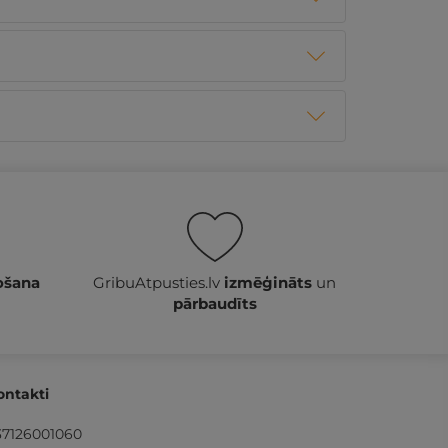
ošana
GribuAtpusties.lv
izmēģināts
un
pārbaudīts
ontakti
37126001060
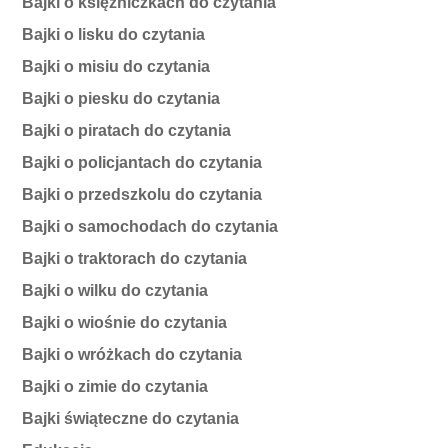
Bajki o księżniczkach do czytania
Bajki o lisku do czytania
Bajki o misiu do czytania
Bajki o piesku do czytania
Bajki o piratach do czytania
Bajki o policjantach do czytania
Bajki o przedszkolu do czytania
Bajki o samochodach do czytania
Bajki o traktorach do czytania
Bajki o wilku do czytania
Bajki o wiośnie do czytania
Bajki o wróżkach do czytania
Bajki o zimie do czytania
Bajki świąteczne do czytania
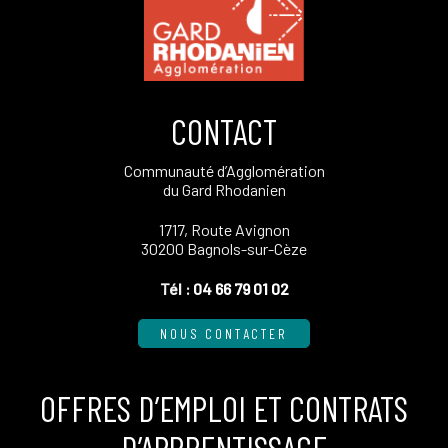
CONTACT
Communauté d’Agglomération
du Gard Rhodanien
1717, Route Avignon
30200 Bagnols-sur-Cèze
Tél :
04 66 79 01 02
NOUS CONTACTER
OFFRES D’EMPLOI ET CONTRATS
D’APPRENTISSAGE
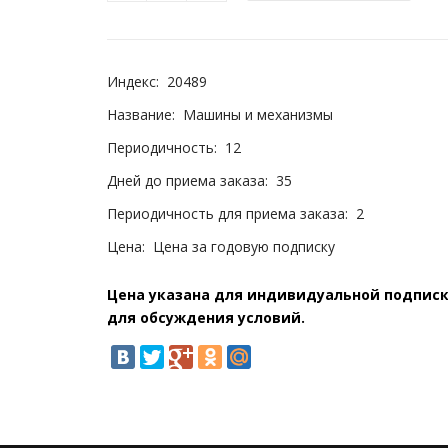
Индекс:
20489
Название:
Машины и механизмы
Периодичность:
12
Дней до приема заказа:
35
Периодичность для приема заказа:
2
Цена:
Цена за годовую подписку
Цена указана для индивидуальной подписки
для обсуждения условий.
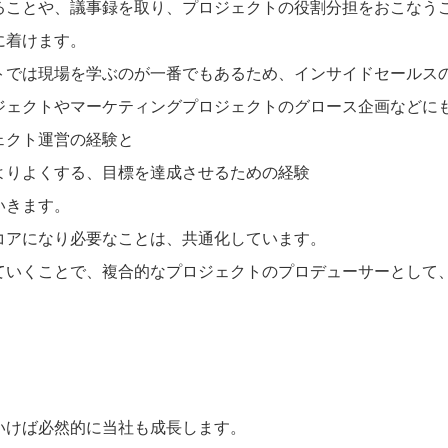
ることや、議事録を取り、プロジェクトの役割分担をおこなう
に着けます。
トでは現場を学ぶのが一番でもあるため、インサイドセールス
ジェクトやマーケティングプロジェクトのグロース企画などに
ェクト運営の経験と
よりよくする、目標を達成させるための経験
いきます。
コアになり必要なことは、共通化しています。
ていくことで、複合的なプロジェクトのプロデューサーとして
いけば必然的に当社も成長します。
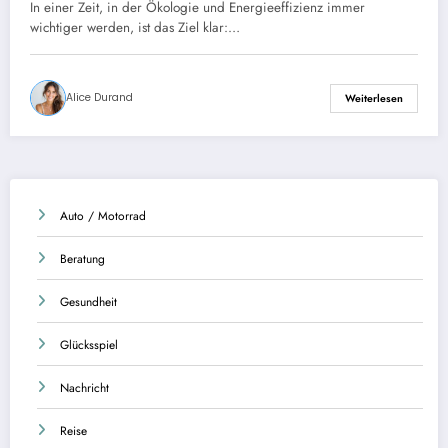
und ökologisches Zuhause
In einer Zeit, in der Ökologie und Energieeffizienz immer
wichtiger werden, ist das Ziel klar:…
Alice Durand
Weiterlesen
Auto / Motorrad
Beratung
Gesundheit
Glücksspiel
Nachricht
Reise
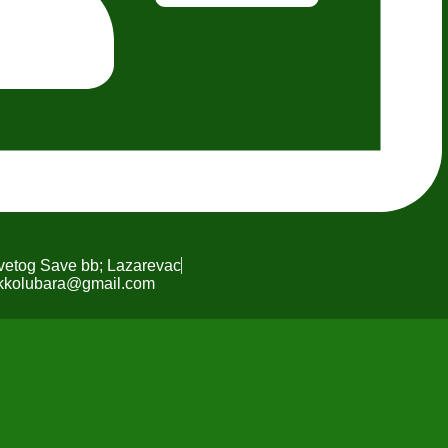
Svetog Save bb; Lazarevac
kkolubara@gmail.com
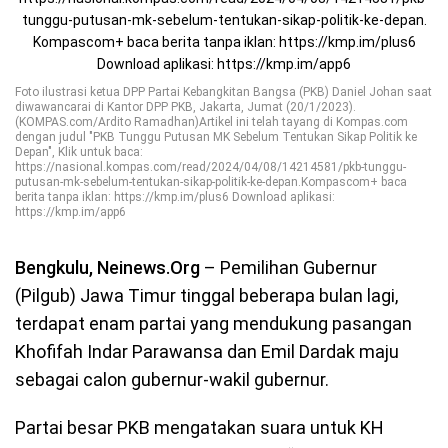
Foto ilustrasi ketua DPP Partai Kebangkitan Bangsa (PKB) Daniel Johan saat
diwawancarai di Kantor DPP PKB, Jakarta, Jumat (20/1/2023).
(KOMPAS.com/Ardito Ramadhan)Artikel ini telah tayang di Kompas.com
dengan judul "PKB Tunggu Putusan MK Sebelum Tentukan Sikap Politik ke
Depan", Klik untuk baca:
https://nasional.kompas.com/read/2024/04/08/14214581/pkb-tunggu-
putusan-mk-sebelum-tentukan-sikap-politik-ke-depan.Kompascom+ baca
berita tanpa iklan: https://kmp.im/plus6 Download aplikasi:
https://kmp.im/app6
Bengkulu, Neinews.Org
– Pemilihan Gubernur
(Pilgub) Jawa Timur tinggal beberapa bulan lagi,
terdapat enam partai yang mendukung pasangan
Khofifah Indar Parawansa dan Emil Dardak maju
sebagai calon gubernur-wakil gubernur.
Partai besar PKB mengatakan suara untuk KH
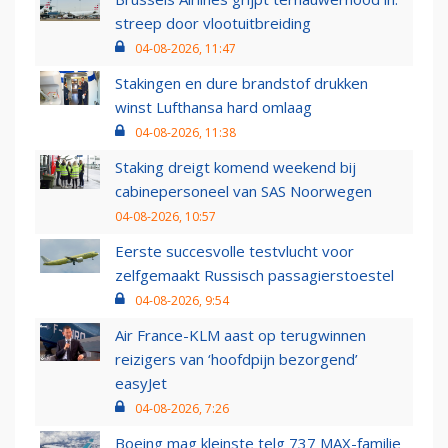
streep door vlootuitbreiding
04-08-2026, 11:47
Stakingen en dure brandstof drukken
winst Lufthansa hard omlaag
04-08-2026, 11:38
Staking dreigt komend weekend bij
cabinepersoneel van SAS Noorwegen
04-08-2026, 10:57
Eerste succesvolle testvlucht voor
zelfgemaakt Russisch passagierstoestel
04-08-2026, 9:54
Air France-KLM aast op terugwinnen
reizigers van ‘hoofdpijn bezorgend’
easyJet
04-08-2026, 7:26
Boeing mag kleinste telg 737 MAX-familie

..............................

Note how many lines in the listing above contain the word "приема" and give only that number.

2